Фотографию изучали в шесть глаз.

— Вот смотрите, Вадим, — сказал Скобарский, — церковь находится на улице Космонавтов…

— Здесь? — спросил Олежек, указав пальчиком.

— Нет, у нее крыша желтенькая. Ага, — кивнул Скобарский ребенку. — А перпендикулярно Космонавтам идет Гагарина, она как раз виднеется. Высота приличная, а на Гагарина, насколько я помню, всего две двенадцатиэтажки. Одна углом в конец улицы повернута, а другая — на Космонавтов, понимаете? И это, получается, что со второй и снимали, иначе бы ее угол обязательно в кадр вполз. Вот.

— Спасибо, — сказал Вадим, принимая снимок и пряча его в карман. — У вас есть с кем оставить Олежку?

— Да. Если ненадолго.

И пока Скобарский суетливо переодевался, искал носки, звонил соседке, пока соседка, толстая сердобольная пенсионерка в платье и пуховом платке, слушала его наставления, кивая каждому слову, у Вадима было время подумать.

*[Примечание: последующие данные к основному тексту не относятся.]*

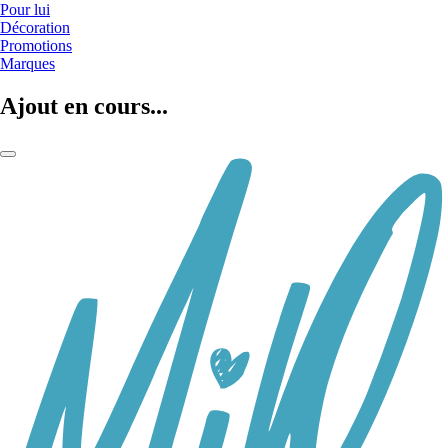
Pour lui
Décoration
Promotions
Marques
Ajout en cours...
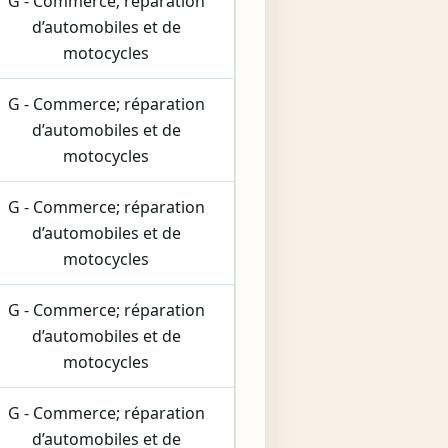
G - Commerce; réparation
d’automobiles et de
motocycles
G - Commerce; réparation
d’automobiles et de
motocycles
G - Commerce; réparation
d’automobiles et de
motocycles
G - Commerce; réparation
d’automobiles et de
motocycles
G - Commerce; réparation
d’automobiles et de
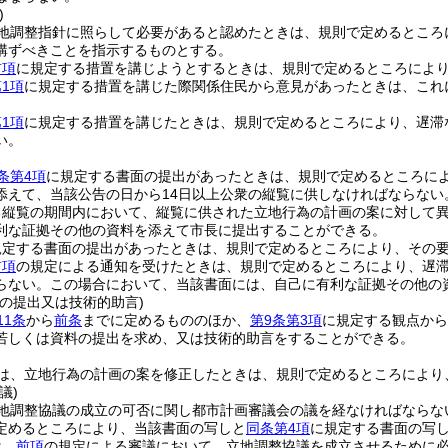
)
地調整指針に照らして必要があると認めたときは、規則で定めるところ
講ずべきことを指示するものとする。
前項
に規定する措置を講じようとするときは、規則で定めるところによ
1項
に規定する措置を講じた際関係住民から意見があったときは、これ
1項
に規定する措置を講じたときは、規則で定めるところにより、遅滞
い。
条第4項
に規定する書面の提出があったときは、規則で定めるところに
添えて、当該公告の日から14日以上公衆の縦覧に供しなければならない
る縦覧の期間内において、縦覧に供された立地行為の計画の案に対して
利な証拠その他の資料を添えて市長に提出することができる。
規定する書面の提出があったときは、規則で定めるところにより、その
前項
の規定による通知を受けたときは、規則で定めるところにより、遅
らない。
この場合において、当該書面には、自己に有利な証拠その他の
の提出又は技術的助言)
11条
から
前条
までに定めるもののほか、
第9条第3項
に規定する観点から
若しくは資料の提出を求め、又は技術的助言をすることができる。
は、立地行為の計画の案を修正したときは、規則で定めるところにより
議)
地調整協議の成立の可否に関し都市計画審議会の議を経なければならな
定めるところにより、当該書面の写しと
同条第4項
に規定する書面の写
は、
前項
の規定による審議において、立地調整協議を成立させるために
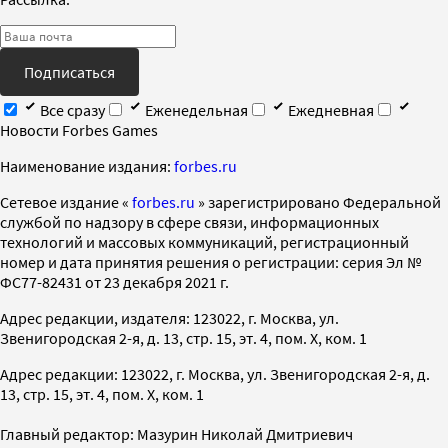
Подписаться
Все сразу
Еженедельная
Ежедневная
Новости Forbes Games
Наименование издания:
forbes.ru
Cетевое издание «
forbes.ru
» зарегистрировано Федеральной
службой по надзору в сфере связи, информационных
технологий и массовых коммуникаций, регистрационный
номер и дата принятия решения о регистрации: серия Эл №
ФС77-82431 от 23 декабря 2021 г.
Адрес редакции, издателя: 123022, г. Москва, ул.
Звенигородская 2-я, д. 13, стр. 15, эт. 4, пом. X, ком. 1
Адрес редакции: 123022, г. Москва, ул. Звенигородская 2-я, д.
13, стр. 15, эт. 4, пом. X, ком. 1
Главный редактор: Мазурин Николай Дмитриевич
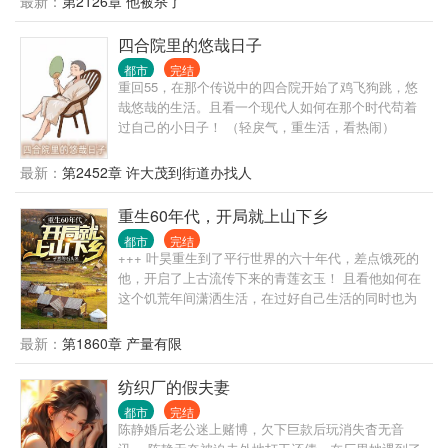
最新：
第2126章 他被杀了
纯银耳坠出品，保证精品！
四合院里的悠哉日子
都市
完结
重回55，在那个传说中的四合院开始了鸡飞狗跳，悠
哉悠哉的生活。且看一个现代人如何在那个时代苟着
过自己的小日子！ （轻戾气，重生活，看热闹）
最新：
第2452章 许大茂到街道办找人
重生60年代，开局就上山下乡
都市
完结
+++ 叶昊重生到了平行世界的六十年代，差点饿死的
他，开启了上古流传下来的青莲玄玉！ 且看他如何在
这个饥荒年间潇洒生活，在过好自己生活的同时也为
这个百废待兴的国家出一份自己的力！ （想看主角独
狼，挨饿，没有人情世故，请划走，本书不适合。穿
最新：
第1860章 产量有限
越回去不是挨饿的，也不是让主角玩单机）
纺织厂的假夫妻
都市
完结
陈静婚后老公迷上赌博，欠下巨款后玩消失杳无音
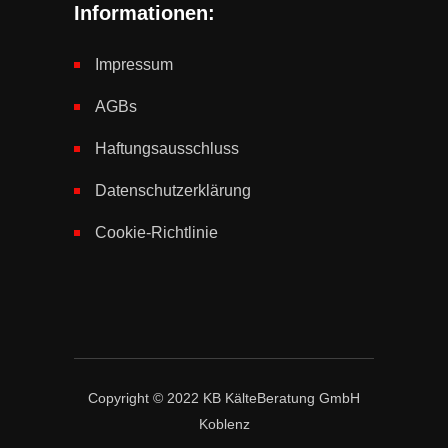
Informationen:
Impressum
AGBs
Haftungsausschluss
Datenschutzerklärung
Cookie-Richtlinie
Copyright © 2022 KB KälteBeratung GmbH
Koblenz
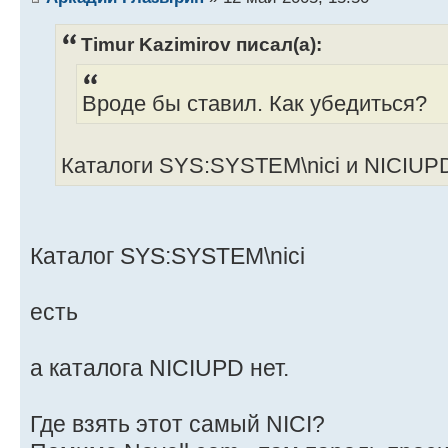
Timur Kazimirov писал(а):
Вроде бы ставил. Как убедиться?
Каталоги SYS:SYSTEM\nici и NICIUP
Каталог SYS:SYSTEM\nici
есть
а каталога NICIUPD нет.
Где взять этот самый NICI?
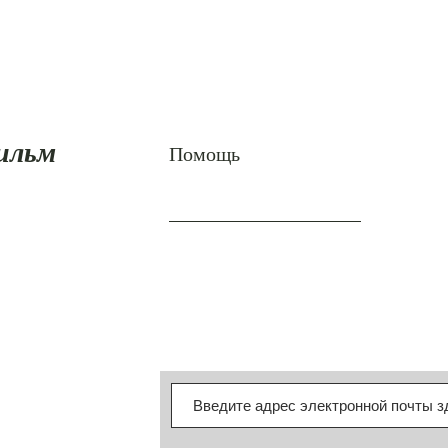
фильм
Помощь
Доставка и возврат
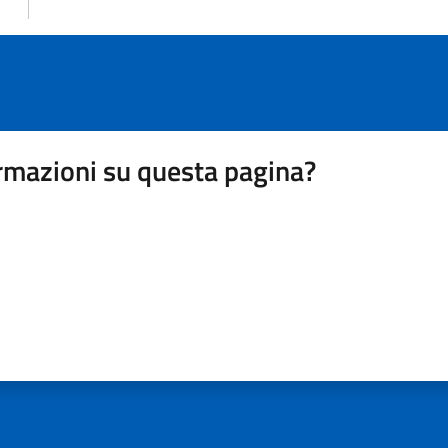
rmazioni su questa pagina?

Он стоял в прихожей, у вешалки, на которой среди прочей одежды висела короткая детская курточка с капюшоном и мысленно повторял: двадцать второе.

Двадцать второе.

Если фотографии не случайны, то у него остается еще три дня. Наверное, и Вике, и мальчишкам тоже необходима помощь.

Денег у него, правда…

Но пусть Скобарский связан с квартирой. Тогда все остальные тоже связаны с тем, что отразилось на снимках. Вика — с крышей. Егорка и Вовка — с пожаром. Или, скорее, с пожарищем. Непонятный "телефон спасения" — с рекламным щитом и остановкой.

Мутный вот снимок — к чему?

Впрочем, он все равно был последний. Как-нибудь и с ним разберемся. Кто-то там где-то там у окна…

— Вадим.

Скобарский, намотав шарф на горло, тронул его за локоть.

Одетый в темно-серое простенькое пальто, слегка согнувший ноги, он походил на скромного провинциального учителя. Не очень устроенного в жизни.

А еще чем-то — на доктора из мультфильма "Верните Рекса".